DIRECTIONS FOR THIS TASK
Every line in the entries where "link" is found should be copied.

=== Section Start ===

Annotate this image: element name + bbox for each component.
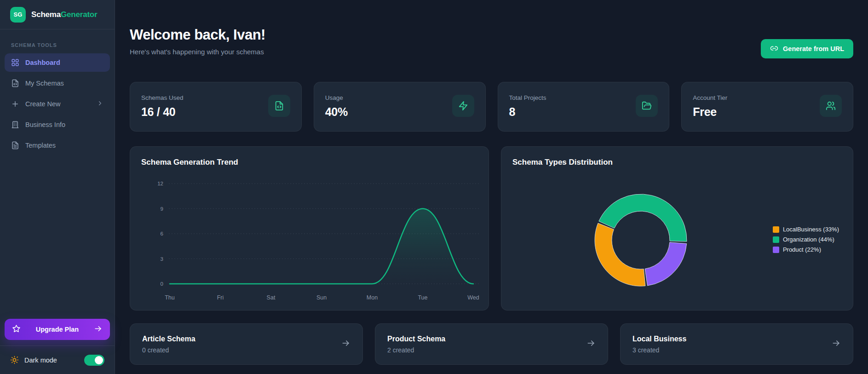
sidebar-item-dashboard[interactable]: Dashboard — [5, 53, 110, 72]
generate-from-url-label: Generate from URL — [783, 45, 844, 52]
trend-chart-card: Schema Generation Trend 036912ThuFriSatS… — [130, 146, 489, 311]
charts-row: Schema Generation Trend 036912ThuFriSatS… — [130, 146, 853, 311]
stat-icon-box — [268, 95, 290, 117]
quick-card-article-schema[interactable]: Article Schema0 created — [130, 323, 363, 365]
distribution-chart-card: Schema Types Distribution LocalBusiness … — [501, 146, 853, 311]
quick-card-text: Local Business3 created — [632, 335, 686, 354]
sun-icon — [10, 356, 19, 364]
arrow-right-icon — [94, 324, 103, 333]
generate-from-url-button[interactable]: Generate from URL — [761, 39, 853, 58]
brand-name: SchemaGenerator — [31, 10, 97, 19]
main-content: Welcome back, Ivan! Here's what's happen… — [115, 0, 868, 374]
quick-card-text: Article Schema0 created — [142, 335, 195, 354]
donut-segment-localbusiness — [595, 223, 645, 286]
star-icon — [12, 324, 21, 333]
stat-icon-box — [452, 95, 474, 117]
arrow-right-icon — [832, 339, 841, 348]
svg-text:Mon: Mon — [367, 294, 378, 301]
brand-generator: Generator — [61, 10, 97, 19]
sidebar-item-create-new[interactable]: Create New — [5, 95, 110, 113]
sidebar-section-label: SCHEMA TOOLS — [0, 29, 115, 53]
chevron-right-icon — [97, 100, 103, 108]
svg-text:Sun: Sun — [316, 294, 327, 301]
page-subtitle: Here's what's happening with your schema… — [130, 48, 265, 56]
star-icon — [12, 324, 21, 334]
dashboard-grid-icon — [11, 58, 19, 67]
upgrade-plan-label: Upgrade Plan — [36, 326, 79, 333]
svg-text:6: 6 — [161, 231, 163, 236]
arrow-right-icon — [341, 339, 351, 348]
stat-icon-box — [820, 95, 842, 117]
upgrade-wrap: Upgrade Plan — [0, 319, 115, 345]
quick-card-text: Product Schema2 created — [387, 335, 445, 354]
legend-item-localbusiness: LocalBusiness (33%) — [773, 226, 839, 233]
legend-label: Product (22%) — [783, 246, 821, 253]
svg-text:12: 12 — [157, 181, 163, 186]
sidebar-nav: DashboardMy SchemasCreate NewBusiness In… — [0, 53, 115, 155]
sidebar-item-label: Business Info — [25, 121, 65, 128]
sidebar-item-templates[interactable]: Templates — [5, 136, 110, 155]
legend-item-organization: Organization (44%) — [773, 236, 839, 243]
legend-item-product: Product (22%) — [773, 246, 839, 253]
legend-label: LocalBusiness (33%) — [783, 226, 839, 233]
sidebar-item-label: Dashboard — [25, 59, 60, 66]
logo-badge: SG — [10, 7, 26, 23]
sidebar-spacer — [0, 155, 115, 319]
sidebar-item-label: Create New — [25, 100, 61, 108]
link-icon — [770, 44, 778, 52]
quick-card-subtitle: 2 created — [387, 346, 445, 354]
quick-card-subtitle: 3 created — [632, 346, 686, 354]
legend-swatch — [773, 226, 779, 233]
dark-mode-toggle[interactable] — [84, 355, 104, 366]
trend-chart: 036912ThuFriSatSunMonTueWed — [139, 172, 480, 308]
svg-text:Tue: Tue — [418, 294, 427, 301]
file-code-icon — [11, 79, 19, 87]
quick-card-product-schema[interactable]: Product Schema2 created — [375, 323, 608, 365]
sidebar-item-label: Templates — [25, 142, 56, 149]
quick-card-subtitle: 0 created — [142, 346, 195, 354]
app-window: SG SchemaGenerator SCHEMA TOOLS Dashboar… — [0, 0, 868, 374]
file-text-icon — [11, 141, 19, 150]
stat-card-schemas-used: Schemas Used16 / 40 — [130, 82, 302, 132]
quick-card-title: Local Business — [632, 335, 686, 343]
stat-card-account-tier: Account TierFree — [681, 82, 853, 132]
sidebar-item-my-schemas[interactable]: My Schemas — [5, 74, 110, 92]
arrow-right-icon — [832, 339, 841, 350]
sidebar-item-business-info[interactable]: Business Info — [5, 115, 110, 134]
stat-icon-box — [636, 95, 658, 117]
quick-cards-row: Article Schema0 createdProduct Schema2 c… — [130, 323, 853, 365]
arrow-right-icon — [586, 339, 596, 348]
chevron-right-icon — [97, 100, 103, 107]
toggle-knob — [95, 356, 103, 364]
users-icon — [826, 101, 836, 111]
svg-text:3: 3 — [161, 256, 163, 262]
link-icon — [770, 44, 778, 54]
welcome-block: Welcome back, Ivan! Here's what's happen… — [130, 26, 265, 56]
sidebar-item-label: My Schemas — [25, 80, 64, 87]
quick-card-local-business[interactable]: Local Business3 created — [620, 323, 853, 365]
stat-label: Usage — [325, 94, 474, 101]
svg-text:9: 9 — [161, 206, 163, 212]
stats-row: Schemas Used16 / 40Usage40%Total Project… — [130, 82, 853, 132]
plus-icon — [11, 100, 19, 108]
zap-icon — [458, 101, 468, 111]
svg-text:Wed: Wed — [467, 294, 479, 301]
quick-card-title: Article Schema — [142, 335, 195, 343]
page-header: Welcome back, Ivan! Here's what's happen… — [130, 26, 853, 58]
chart-legend: LocalBusiness (33%)Organization (44%)Pro… — [773, 226, 839, 253]
arrow-right-icon — [586, 339, 596, 350]
file-code-icon — [274, 101, 284, 111]
dark-mode-label: Dark mode — [24, 357, 57, 364]
stat-card-total-projects: Total Projects8 — [498, 82, 670, 132]
trend-chart-title: Schema Generation Trend — [141, 158, 238, 167]
logo: SG SchemaGenerator — [0, 0, 115, 29]
building-icon — [11, 121, 19, 129]
svg-text:Sat: Sat — [267, 294, 276, 301]
donut-segment-product — [645, 242, 687, 286]
stat-value: 40% — [325, 105, 474, 119]
upgrade-plan-button[interactable]: Upgrade Plan — [5, 319, 110, 340]
svg-text:0: 0 — [161, 281, 163, 287]
arrow-right-icon — [341, 339, 351, 350]
sidebar: SG SchemaGenerator SCHEMA TOOLS Dashboar… — [0, 0, 115, 374]
arrow-right-icon — [94, 324, 103, 334]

=== Section End ===

EXERCISE OUTPUT
link-icon — [770, 44, 778, 52]
link-icon — [770, 44, 778, 54]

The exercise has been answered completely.